Once the hottest team in football to open games and halves, Green Bay has become too predictable and ineffective early in games.
Every week, some analyst on a football broadcast will wax poetic about a coach’s insistence that his team start fast. Just once, I’d love to hear him say, “You know, the coach told me he thinks starting slow is the way to go for us.”
Mike McCarthy has been the coach in question most of his career, and when this team is at its best, the fast starts have looked easy.
But they’ve been too few and far between lately, and that’s not just a 2018 problem. Green Bay had to fight its way back last season even with a healthy Rodgers, and before QB1 went full en fuego during the Run The Table stretch in 2016, the Packers struggled to get off to good starts.
The continuity and ease of this offense gave way to stagnation and wonky playcalling. Rodgers was off early in 2016, but turned it around. Even so, this trend is too obvious to ignore.
If we exclude RTT from 2016 (this has a purpose), include the early-season Rodgers play before the collarbone injury in 2017, and add the three games from 2018, that span is 18 games. Green Bay was down at halftime in 12 of those games, down by double-digits in seven. Luckily for the Packers, they had Aaron Rodgers and still managed to go 9-8-1 in those games despite the deficits at halftime, but just take a look at that record. Barely over .500 is not where a team with the best quarterback in football should be.
Let’s go back to 2016, when the Packers win eight straight (including a pair of playoff games) as part of the now-famous stretch run in 2016.

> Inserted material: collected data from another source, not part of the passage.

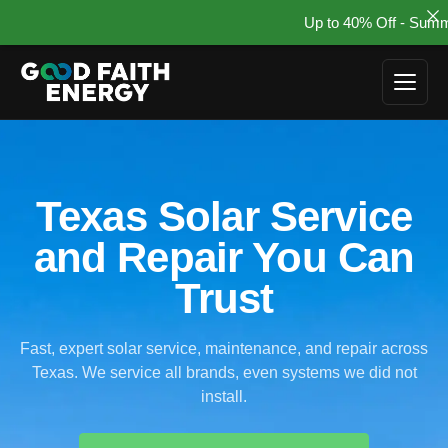
Up to 40% Off - Summer So
Skip
to
content
Texas Solar Service
and Repair You Can
Trust
Fast, expert solar service, maintenance, and repair across
Texas. We service all brands, even systems we did not
install.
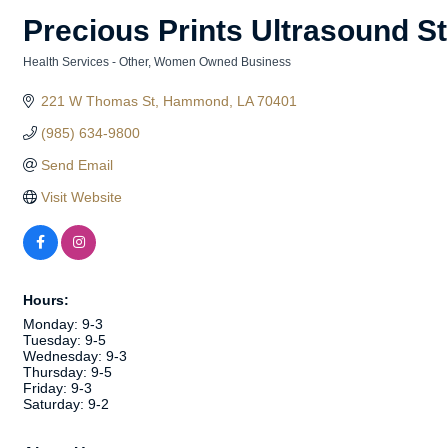
Precious Prints Ultrasound S
Health Services - Other
Women Owned Business
Categories
221 W Thomas St
Hammond
LA
70401
(985) 634-9800
Send Email
Visit Website
Hours:
Monday: 9-3
Tuesday: 9-5
Wednesday: 9-3
Thursday: 9-5
Friday: 9-3
Saturday: 9-2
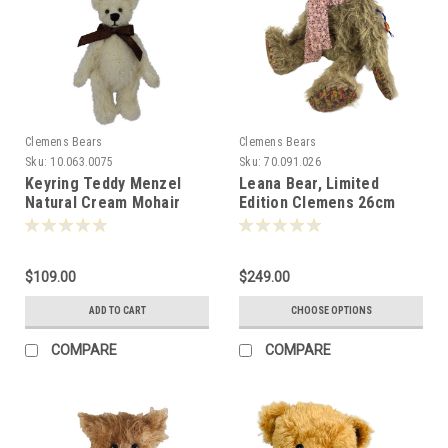
Clemens Bears
Clemens Bears
Sku:
10.063.0075
Sku:
70.091.026
Keyring Teddy Menzel
Leana Bear, Limited
Natural Cream Mohair
Edition Clemens 26cm
Bear 10cm Clemens
081469
Germany -072580
$109.00
$249.00
ADD TO CART
CHOOSE OPTIONS
COMPARE
COMPARE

In those games, here were the halftime scores.
- 14-10
- 7-0
- 21-3
- 10-10
- 28-13
- 10-14
- 14-6
- 21-13
It’s a lot easier to go 8-0 when leading at halftime in seven of those games. This isn’t rocket science. The longer a team holds the lead, the later in to the game it retains that lead, the more likely it is to win.
In three games this season, the Packers have gone down 10-0 and 14-0 in first quarters. Last season, the Packers trailed 24-7 and 21-7 at halftime in two of the first three games. Such deficits reflect failures offensively and defensively. While Mike Pettine’s defenses have stiffened after early runs, Green Bay’s offense was unable to counter early enough to maintain any semblance of balance.
This problem is two-fold: the offense hasn’t scored early in games, and the defense has allowed early scores. That’s about as bad a combination as a team can have. Miracles from Aaron Rodgers aside, that part of this team has to get fixed.
Joe Philbin’s return, so far, hasn’t sparked the offense. Jimmy Graham is being asked to block in-line, Lance Kendricks plays ahead of Marcedes Lewis for ... reasons, and the offense refuses to play with four receivers or, God forbid, five.
Mike Pettine’s defense appears more creative and multiple, but hasn’t been consistently effective enough to this point. That can and likely will change as the players get more comfortable with it, but the obvious holes in personnel remain.
But with worse personnel and more ineffectual coordinators, the Packers did win a bunch of games at the end of 2016 and the beginning of 2017 thanks to Rodgers. We’re seeing now, just as we did in the second half of last season, how reliant Green Bay is on Rodgers to be otherworldly in order to win games. It reflects McCarthy’s inability to make things easy for his offense when the quarterback isn’t operating at peak levels of efficiency. His defense has been getting killed early with unscouted looks and scripted plays. Where is the offensive guru we saw for so long early in his career, where opening drives were automatic and double-ups were the norm?
The defense will coalesce and play more consistently. Rodgers will presumably get healthier, Aaron Jones will get the carries he deserves, Kendricks will drop his way into more snaps for Lewis. This offense can and will play better. Geronimo Allison has been a revelation and Davante Adams is legitimately really good. Had Randall Cobb not left his hands in his hotel room, the Packers very well may have pulled out another game it had no business winning on Sunday in Washington, but there have been too many of those of late.
Sunday’s loss represents an institutional failure, one that runs from the top of the organization to the bottom, from the front office to coaches and players. Everyone has to do a better job or this will be yet another lost season, one wasting the talents of the league’s best player.